### What to do
Check each line of the material that follows, and copy those holding the string "speculation".

### Material for the task
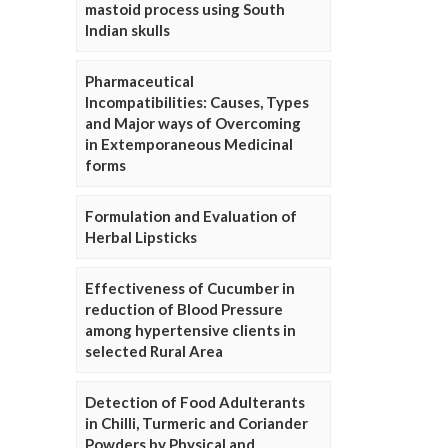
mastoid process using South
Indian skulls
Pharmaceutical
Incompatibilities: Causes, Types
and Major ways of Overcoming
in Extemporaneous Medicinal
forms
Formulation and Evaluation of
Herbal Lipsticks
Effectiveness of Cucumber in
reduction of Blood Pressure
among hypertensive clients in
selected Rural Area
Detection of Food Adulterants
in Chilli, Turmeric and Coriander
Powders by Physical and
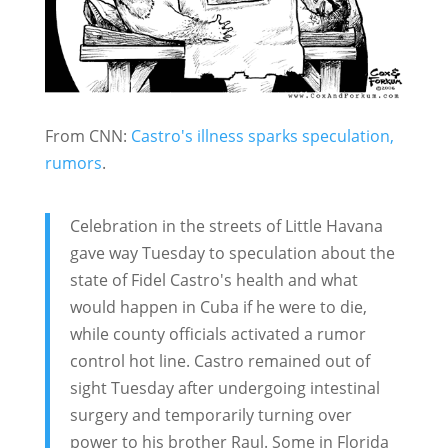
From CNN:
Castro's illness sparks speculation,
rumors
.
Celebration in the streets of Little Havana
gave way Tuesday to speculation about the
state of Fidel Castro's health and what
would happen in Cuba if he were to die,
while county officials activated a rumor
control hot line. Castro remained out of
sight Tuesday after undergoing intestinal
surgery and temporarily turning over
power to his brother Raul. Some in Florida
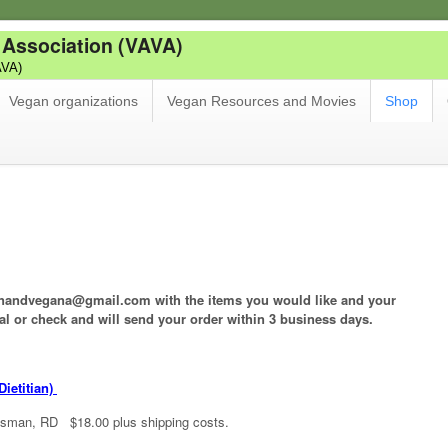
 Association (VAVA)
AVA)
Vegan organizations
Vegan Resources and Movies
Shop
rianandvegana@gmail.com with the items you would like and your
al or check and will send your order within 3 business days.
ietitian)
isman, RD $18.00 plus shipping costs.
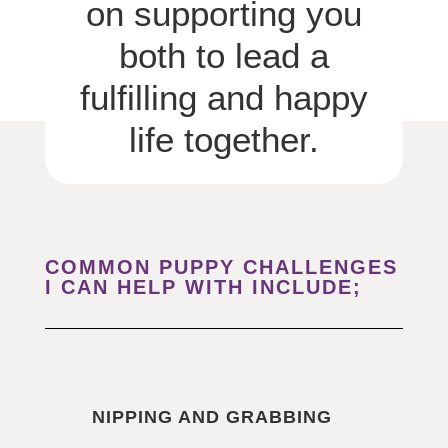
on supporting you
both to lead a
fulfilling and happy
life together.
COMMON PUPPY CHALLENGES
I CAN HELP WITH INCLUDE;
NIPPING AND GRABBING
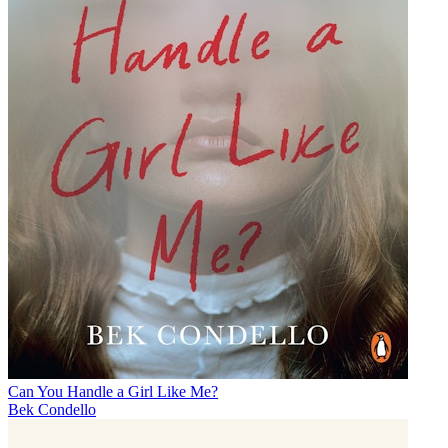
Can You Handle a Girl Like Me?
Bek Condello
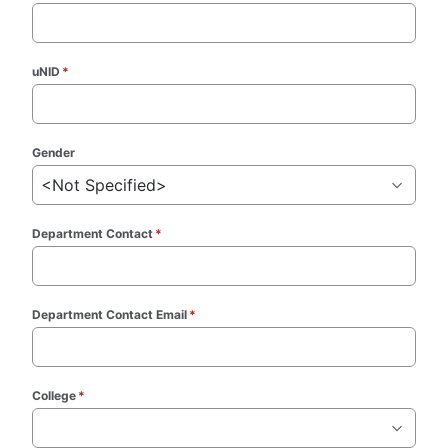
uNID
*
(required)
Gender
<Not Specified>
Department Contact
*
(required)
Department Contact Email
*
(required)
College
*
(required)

---

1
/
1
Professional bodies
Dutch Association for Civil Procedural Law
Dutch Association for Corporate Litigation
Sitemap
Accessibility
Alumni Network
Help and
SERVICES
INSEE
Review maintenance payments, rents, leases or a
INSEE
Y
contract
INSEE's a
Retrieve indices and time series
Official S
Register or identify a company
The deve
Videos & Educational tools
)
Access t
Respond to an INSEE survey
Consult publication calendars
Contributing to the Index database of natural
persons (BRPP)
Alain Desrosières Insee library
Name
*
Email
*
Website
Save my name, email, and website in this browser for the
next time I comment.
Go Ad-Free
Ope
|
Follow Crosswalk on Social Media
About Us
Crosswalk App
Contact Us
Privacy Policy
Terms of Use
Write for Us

### Exercise output
Castro's illness sparks speculation,
gave way Tuesday to speculation about the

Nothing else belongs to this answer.